#### What you are asked to do
Repeat, word for word, each of the records shown below, without their pictures.

--- Source records Enclosed Below ---

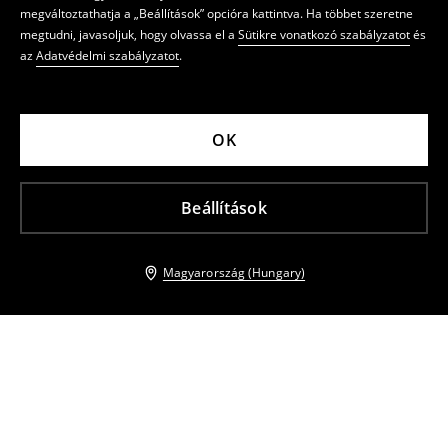
megváltoztathatja a „Beállítások” opcióra kattintva. Ha többet szeretne
megtudni, javasoljuk, hogy olvassa el a
Sütikre vonatkozó szabályzatot
és
az
Adatvédelmi szabályzatot
.
OK
Beállítások
Magyarország (Hungary)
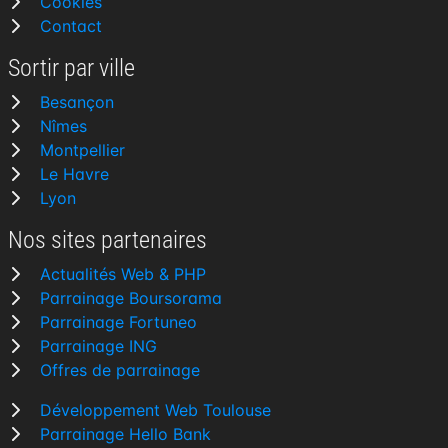
Cookies
Contact
Sortir par ville
Besançon
Nîmes
Montpellier
Le Havre
Lyon
Nos sites partenaires
Actualités Web & PHP
Parrainage Boursorama
Parrainage Fortuneo
Parrainage ING
Offres de parrainage
Développement Web Toulouse
Parrainage Hello Bank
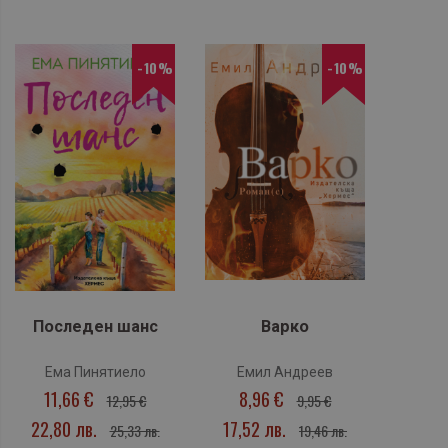
-10%
-10%
Последен шанс
Варко
Ема Пинятиело
Емил Андреев
11,66 €
8,96 €
12,95 €
9,95 €
22,80 лв.
17,52 лв.
25,33 лв.
19,46 лв.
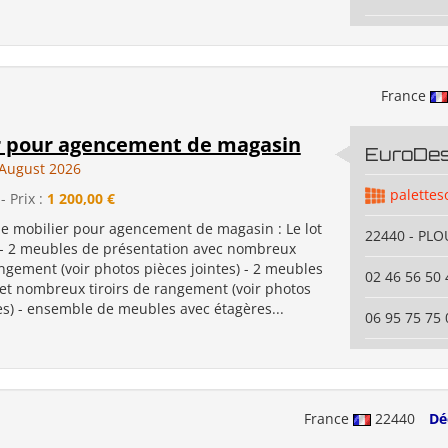
France
r pour agencement de magasin
EuroDe
August 2026
palettes
- Prix :
1 200,00 €
 de mobilier pour agencement de magasin : Le lot
22440 - PL
- 2 meubles de présentation avec nombreux
angement (voir photos pièces jointes) - 2 meubles
02 46 56 50 
 et nombreux tiroirs de rangement (voir photos
es) - ensemble de meubles avec étagères...
06 95 75 75 
France
22440
Dé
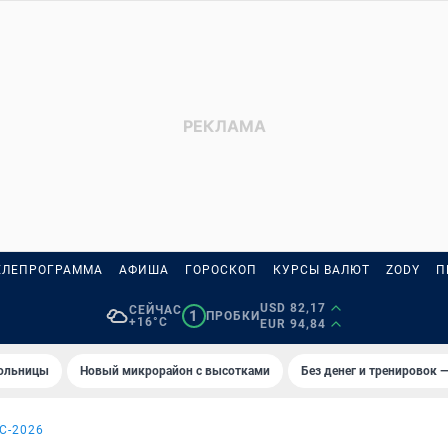
ЕЛЕПРОГРАММА
АФИША
ГОРОСКОП
КУРСЫ ВАЛЮТ
ZODY
П
USD 82,17
СЕЙЧАС
1
ПРОБКИ
+16°C
EUR 94,84
больницы
Новый микрорайон с высотками
Без денег и тренировок —
С-2026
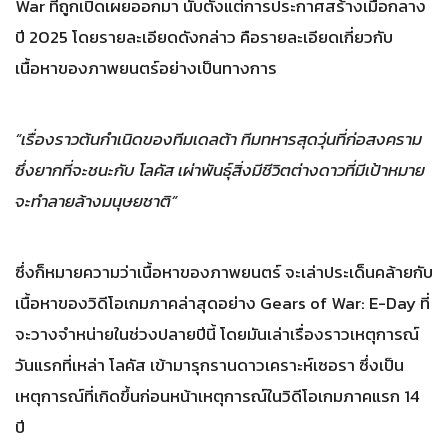
War ที่ถูกเปิดเผยออกมา นับตั้งแต่การประกาศสร้างเมื่อกลาง
ปี 2025 โดยรายละเอียดดังกล่าว คือรายละเอียดเกี่ยวกับ
เนื้อหาของภาพยนตร์อย่างเป็นทางการ
“เรื่องราวต้นกำเนิดของทีมเดลต้า ทีมทหารสุดวุ่นที่ก่อสงคราม
ซึ่งยากที่จะชนะกับ โลคัส เผ่าพันธุ์สิ่งมีชีวิตต่างดาวที่มีเป้าหมาย
จะทำลายล้างมนุษยชาติ”
ซึ่งก็หมายความว่าเนื้อหาของภาพยนตร์ จะเล่าประเด็นคล้ายกับ
เนื้อหาของวิดีโอเกมภาคล่าสุดอย่าง Gears of War: E-Day ที่
จะวางจำหน่ายในช่วงปลายปีนี้ โดยมันเล่าเรื่องราวเหตุการณ์
วันแรกที่เหล่า โลคัส เข้ามารุกรานดาวเคราะห์เซอรา ซึ่งเป็น
เหตุการณ์ที่เกิดขึ้นก่อนหน้าเหตุการณ์ในวิดีโอเกมภาคแรก 14
ปี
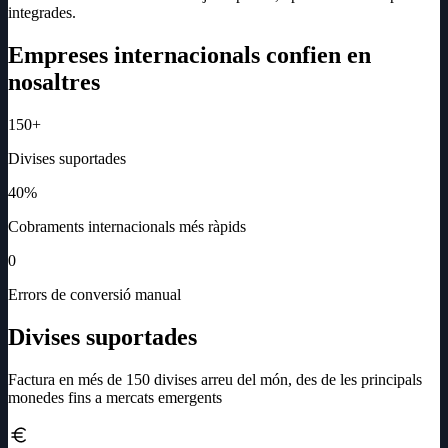
integrades.
Empreses internacionals confien en
nosaltres
150+
Divises suportades
40%
Cobraments internacionals més ràpids
0
Errors de conversió manual
Divises suportades
Factura en més de 150 divises arreu del món, des de les principals
monedes fins a mercats emergents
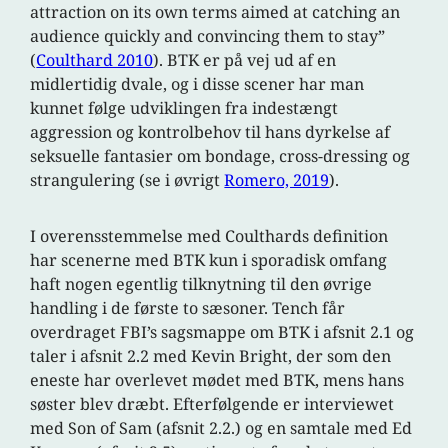
attraction on its own terms aimed at catching an
audience quickly and convincing them to stay”
(
Coulthard 2010
). BTK er på vej ud af en
midlertidig dvale, og i disse scener har man
kunnet følge udviklingen fra indestængt
aggression og kontrolbehov til hans dyrkelse af
seksuelle fantasier om bondage, cross-dressing og
strangulering (se i øvrigt
Romero, 2019
).
I overensstemmelse med Coulthards definition
har scenerne med BTK kun i sporadisk omfang
haft nogen egentlig tilknytning til den øvrige
handling i de første to sæsoner. Tench får
overdraget FBI’s sagsmappe om BTK i afsnit 2.1 og
taler i afsnit 2.2 med Kevin Bright, der som den
eneste har overlevet mødet med BTK, mens hans
søster blev dræbt. Efterfølgende er interviewet
med Son of Sam (afsnit 2.2.) og en samtale med Ed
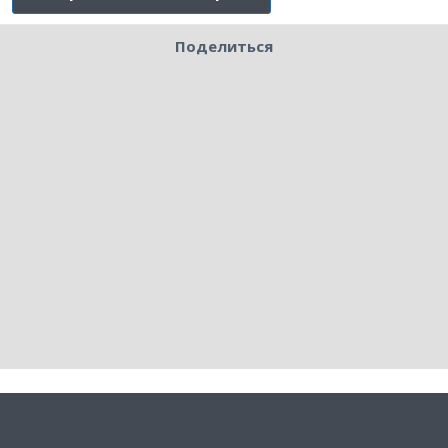
Поделиться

--- End of Enclosed Source records ---

#### Expected answer
megváltoztathatja a „Beállítások” opcióra kattintva. Ha többet szeretne
megtudni, javasoljuk, hogy olvassa el a
Sütikre vonatkozó szabályzatot
és
az
Adatvédelmi szabályzatot
.
OK
Beállítások
Magyarország (Hungary)
Cookies
Contact
Sortir par ville
Besançon
Nîmes
Montpellier
Le Havre
Lyon
Nos sites partenaires
Actualités Web & PHP
Parrainage Boursorama
Parrainage Fortuneo
Parrainage ING
Offres de parrainage
Développement Web Toulouse
Parrainage Hello Bank
-10%
-10%
Последен шанс
Варко
Ема Пинятиело
Емил Андреев
11,66 €
8,96 €
12,95 €
9,95 €
22,80 лв.
17,52 лв.
25,33 лв.
19,46 лв.
France
r pour agencement de magasin
EuroDe
August 2026
palettes
- Prix :
1 200,00 €
 de mobilier pour agencement de magasin : Le lot
22440 - PL
- 2 meubles de présentation avec nombreux
angement (voir photos pièces jointes) - 2 meubles
02 46 56 50 
 et nombreux tiroirs de rangement (voir photos
es) - ensemble de meubles avec étagères...
06 95 75 75 
France
22440
Dé
ЕЛЕПРОГРАММА
АФИША
ГОРОСКОП
КУРСЫ ВАЛЮТ
ZODY
П
USD 82,17
СЕЙЧАС
1
ПРОБКИ
+16°C
EUR 94,84
больницы
Новый микрорайон с высотками
Без денег и тренировок —
С-2026
War ที่ถูกเปิดเผยออกมา นับตั้งแต่การประกาศสร้างเมื่อกลาง
ปี 2025 โดยรายละเอียดดังกล่าว คือรายละเอียดเกี่ยวกับ
เนื้อหาของภาพยนตร์อย่างเป็นทางการ
“เรื่องราวต้นกำเนิดของทีมเดลต้า ทีมทหารสุดวุ่นที่ก่อสงคราม
ซึ่งยากที่จะชนะกับ โลคัส เผ่าพันธุ์สิ่งมีชีวิตต่างดาวที่มีเป้าหมาย
จะทำลายล้างมนุษยชาติ”
ซึ่งก็หมายความว่าเนื้อหาของภาพยนตร์ จะเล่าประเด็นคล้ายกับ
เนื้อหาของวิดีโอเกมภาคล่าสุดอย่าง Gears of War: E-Day ที่
จะวางจำหน่ายในช่วงปลายปีนี้ โดยมันเล่าเรื่องราวเหตุการณ์
วันแรกที่เหล่า โลคัส เข้ามารุกรานดาวเคราะห์เซอรา ซึ่งเป็น
เหตุการณ์ที่เกิดขึ้นก่อนหน้าเหตุการณ์ในวิดีโอเกมภาคแรก 14
ปี
integrades.
Empreses internacionals confien en
nosaltres
150+
Divises suportades
40%
Cobraments internacionals més ràpids
0
Errors de conversió manual
Divises suportades
Factura en més de 150 divises arreu del món, des de les principals
monedes fins a mercats emergents
attraction on its own terms aimed at catching an
audience quickly and convincing them to stay”
(
Coulthard 2010
). BTK er på vej ud af en
midlertidig dvale, og i disse scener har man
kunnet følge udviklingen fra indestængt
aggression og kontrolbehov til hans dyrkelse af
seksuelle fantasier om bondage, cross-dressing og
strangulering (se i øvrigt
Romero, 2019
).
I overensstemmelse med Coulthards definition
har scenerne med BTK kun i sporadisk omfang
haft nogen egentlig tilknytning til den øvrige
handling i de første to sæsoner. Tench får
overdraget FBI’s sagsmappe om BTK i afsnit 2.1 og
taler i afsnit 2.2 med Kevin Bright, der som den
eneste har overlevet mødet med BTK, mens hans
søster blev dræbt. Efterfølgende er interviewet
med Son of Sam (afsnit 2.2.) og en samtale med Ed
Поделиться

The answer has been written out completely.